Creating and Destroying: Salty reflections
At the end of June-July 2018, I participated in a self-directed residency at the Saline di Cervia, a salt flat reservoir and environmentally protected area located on the North West Coast of Italy, just South of Ravenna. the Residency resulted in a sound installation in collaboration with bioart Elaine Whittaker who generously contributed from afar with some of her artworks
Salt is a common and simultaneously precious substance, essential to the growth of life, yet able to destroy life; symbol of economic wealth and able to trigger environmental decline… salt has many functions: not only do they differ radically, but they are also often located at opposing ends.
Salt is the perfect Pharmakon: when skillfully used, it produces divine culinary experiences. When abused, it may cause deep disgust. In the Cervia context, salt is an important metaphor, it is the symbol of a delicate balance between conservation and tourism. That is, it stands at the cusp between the desire to preserve a very delicate and rich natural reserve constituted by the “Saline” and its surrounding territory, and the need to manage its tourism. The latter is a threat to this equilibrium. However, it also acts as an incentive to its preservation. The “Saline” constantly evoke the labor of the “salinari”. Remembering this tradition is very important : it is not just a source of entertainment, but also brings back the ephemeral memory of a past long gone which will likely be forgotten soon.
This Installation is a collaboration between artists Elaine Whittaker (CAN) and Roberta Buiani (ITA CAN). It consists of a series of objects covered in, incrusted and embellished by, engulfed in, salt. Each of these objects tells a story and utter a sound. Together, they narrate the proper- ties of salt and the “Saline” as complex ecosystems.
For those who want to listen, the objects comprising this installation also reflect a series of contradictions calling for dialogues, questions, memories. Their function is evocative, rather than pedagogical.
But our goal is to think past salt and the saline. We want to think of these contradictions in the context of climate change: Is it possible to preserve both Saline and Tourism simultaneously? Is it possible to remember and recreate the past in spite of, or as an opposition to the environ- mental industrial and economic changes that have transformed our world in the past several years?
The Installation was presented during the mini conference “From the Mediterranean to the Pacific. Dialogues across the Seas, Museo del Sale, Cervia, July 27-28
this was the first of a series of gathering aiming at reflecting on issues of Climate Change. The goal of art*science was to create an interdisciplinary forum addressing these issues from different disciplinary and discursive angles, and as issues that are profoundly connected.
Furthermore, it was meant to think of possible strategies, solutions, and future scenarios through sustained dialogues between scientists and artists. We (Pier Luigi Capucci and I, the two conveners) believe that artistic and creative methods can be crucial and very powerful research tools that could benefit both science communication and the future development of science; that could suggest new ways to approach, react to, and learn to manage the unpredictability of the complex phenomena contributing to climate change.

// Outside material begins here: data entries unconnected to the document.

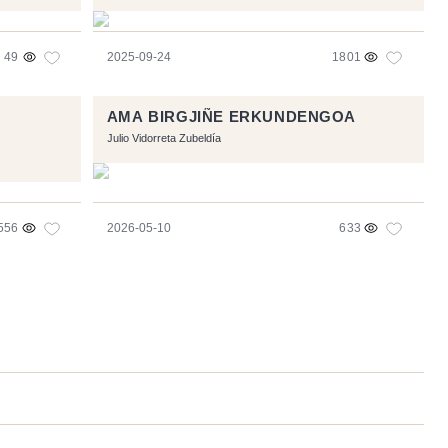
49
2025-09-24
1801
AMA BIRGJIÑE ERKUNDENGOA
O
Julio Vidorreta Zubeldía
556
2026-05-10
633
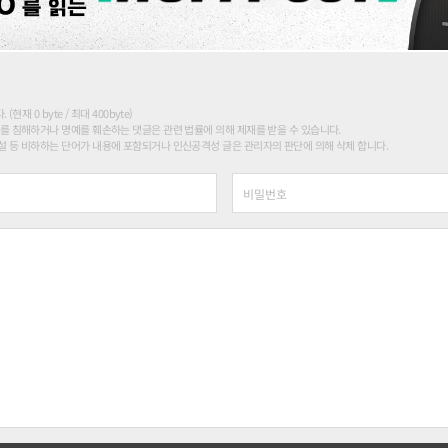
현재 0 byte / 최대 400byte)
를 침해하거나 명예를 훼손하는 댓글은 관련 법률에 의해 제재를 받을 수 있습니다.
 등 비하하는 단어가 내용에 포함되거나 인신공격성 글은 관리자의 판단에 의해 삭제 합니다.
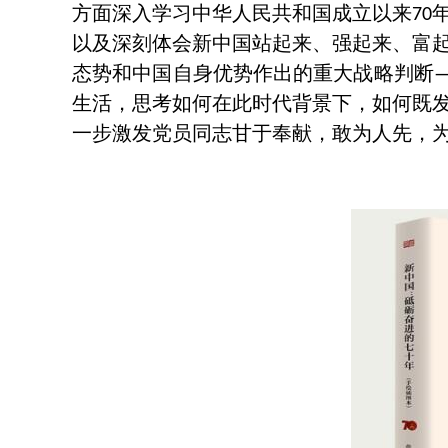
方面深入学习中华人民共和国成立以来
70
以及深刻体会新中国站起来、强起来、富
态势和中国自身优势作出的重大战略判断
生活，思考如何在此时代背景下，如何既
一步激发党员同志甘于奉献，敢为人先，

Art*science will host other events. Overall, it aims to bring together cultural institutions, scientists, artists, researchers to reflect and inform about environmental transformations and their geographical, ecological, economic and cultural impacts. We envision a series of nomadic events (talks and fora, workshops , performances and pop up exhibitions) to take place in various cities around the coast of Italy and in locations where the consequences of Climate Change have already manifested to a certain extent or are threatening to manifest in the not-too-distant future.

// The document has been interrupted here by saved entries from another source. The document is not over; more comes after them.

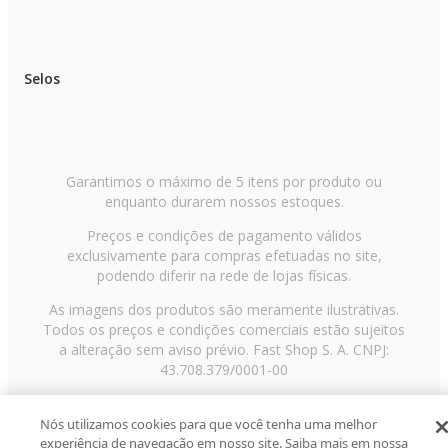
Selos
Garantimos o máximo de 5 itens por produto ou
enquanto durarem nossos estoques.
Preços e condições de pagamento válidos
exclusivamente para compras efetuadas no site,
podendo diferir na rede de lojas físicas.
As imagens dos produtos são meramente ilustrativas.
Todos os preços e condições comerciais estão sujeitos
a alteração sem aviso prévio. Fast Shop S. A. CNPJ:
43.708.379/0001-00
Avenida Zaki Narchi, nº 1650, sobreloja, Carandiru, São
Paulo/SP, CEP 02029-001, Telefone: 11 3003-3728 ©
Nós utilizamos cookies para que você tenha uma melhor
experiência de navegação em nosso site. Saiba mais em nossa
2013 Fast Shop - Todos os direitos reservados
RF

In addition to welcoming interdisciplinary research in different scientific and humanistic areas, we are interested in the following questions: what futures could we envision in a world (and in a country, Italy) affected by climate change? How can we adapt to or cope with such changes? Conversely, what kind of strategies and innovations could contribute to slow down and reverse the processes of desertification and the rise of the sea, or to preserve what exists right now? We are interested in both realistic and visionary ideas, as long as they manage to create a productive dialogue that raise awareness and questions, while providing scientific evidence and “food for thought”.